Constant learning rate — equivalent to passing a double directly. Useful when you need an `ISchedule` type but want a fixed rate.

### ScheduleType

The `ScheduleType` enum controls whether the schedule advances per epoch or per iteration (mini-batch):

| Value       | Advances Every    | Use When                                                  |
| ----------- | ----------------- | --------------------------------------------------------- |
| `EPOCH`     | End of each epoch | Most common. Rate changes once per full pass through data |
| `ITERATION` | Each mini-batch   | Fine-grained control. Useful for cyclic/warm-up schedules |

## Per-Layer Updater Configuration

Different layers can use different updaters or learning rates:

```java
new NeuralNetConfiguration.Builder()
    .updater(new Adam(1e-3))            // default for all layers
    .list()
    .layer(new DenseLayer.Builder()
        .nIn(784).nOut(256)
        .activation(Activation.RELU)
        .build())                        // uses Adam(1e-3)
    .layer(new DenseLayer.Builder()
        .nIn(256).nOut(128)
        .updater(new Sgd(0.01))          // override: this layer uses SGD
        .activation(Activation.RELU)
        .build())
    .layer(new OutputLayer.Builder(new LossMCXENT())
        .nIn(128).nOut(10)
        .updater(new Adam(1e-4))         // override: smaller LR for output
        .activation(Activation.SOFTMAX)
        .build())
    .build();
```

This is particularly useful for transfer learning, where pretrained layers might use a smaller learning rate while new layers train with a larger one.

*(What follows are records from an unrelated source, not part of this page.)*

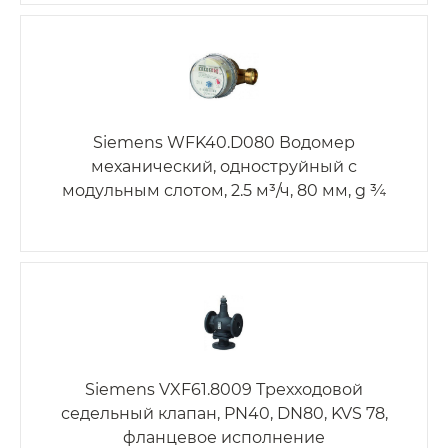
Siemens WFK40.D080 Водомер
механический, одноструйный с
модульным слотом, 2.5 м³/ч, 80 мм, g ¾
Siemens VXF61.8009 Трехходовой
седельный клапан, PN40, DN80, KVS 78,
фланцевое исполнение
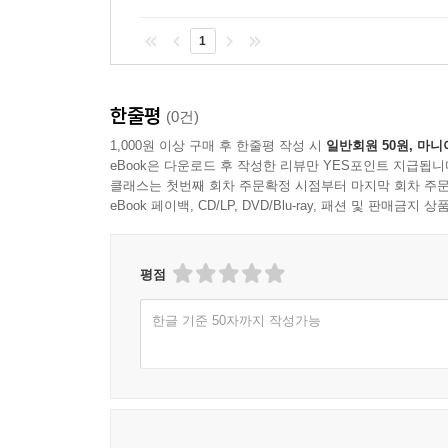
1
한줄평
(0건)
1,000원 이상 구매 후 한줄평 작성 시
일반회원 50원, 마니
eBook은 다운로드 후 작성한 리뷰만 YES포인트 지급됩니
클래스는 첫번째 회차 주문확정 시점부터 마지막 회차 주문
eBook 페이백, CD/LP, DVD/Blu-ray, 패션 및 판매금
평점
한글 기준 50자까지 작성가능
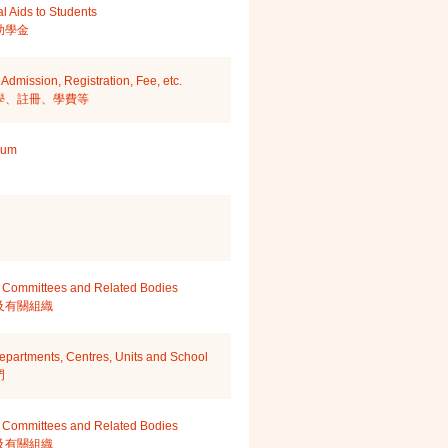
l Aids to Students
助學金
Admission, Registration, Fee, etc.
學、註冊、學費等
lum
 Committees and Related Bodies
及有關組織
epartments, Centres, Units and School
門
 Committees and Related Bodies
及有關組織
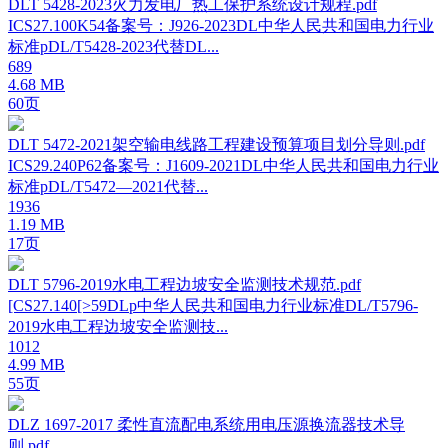
DLT 5428-2023火力发电厂热工保护系统设计规程.pdf
ICS27.100K54备案号：J926-2023DL中华人民共和国电力行业
标准pDL/T5428-2023代替DL...
689
4.68 MB
60页
DLT 5472-2021架空输电线路工程建设预算项目划分导则.pdf
ICS29.240P62备案号：J1609-2021DL中华人民共和国电力行业
标准pDL/T5472—2021代替...
1936
1.19 MB
17页
DLT 5796-2019水电工程边坡安全监测技术规范.pdf
[CS27.140[>59DLp中华人民共和国电力行业标准DL/T5796-
2019水电工程边坡安全监测技...
1012
4.99 MB
55页
DLZ 1697-2017 柔性直流配电系统用电压源换流器技术导
则.pdf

## Practical Recommendations

1. **Start with Adam(1e-3)** — it works well out of the box for most tasks.
2. **If Adam isn't converging**, try AMSGrad or reduce the learning rate.
3. **For fine-tuning pretrained models**, use SGD with a small learning rate (1e-4 to 1e-5) and momentum.
4. **For RNNs**, Adam or RmsProp tend to work better than SGD.
5. **Use learning rate schedules** when training for many epochs — a fixed rate that's good early on may be too large later.
6. **Use per-layer updaters** for transfer learning — freeze early layers with `NoOp` and train later layers with Adam.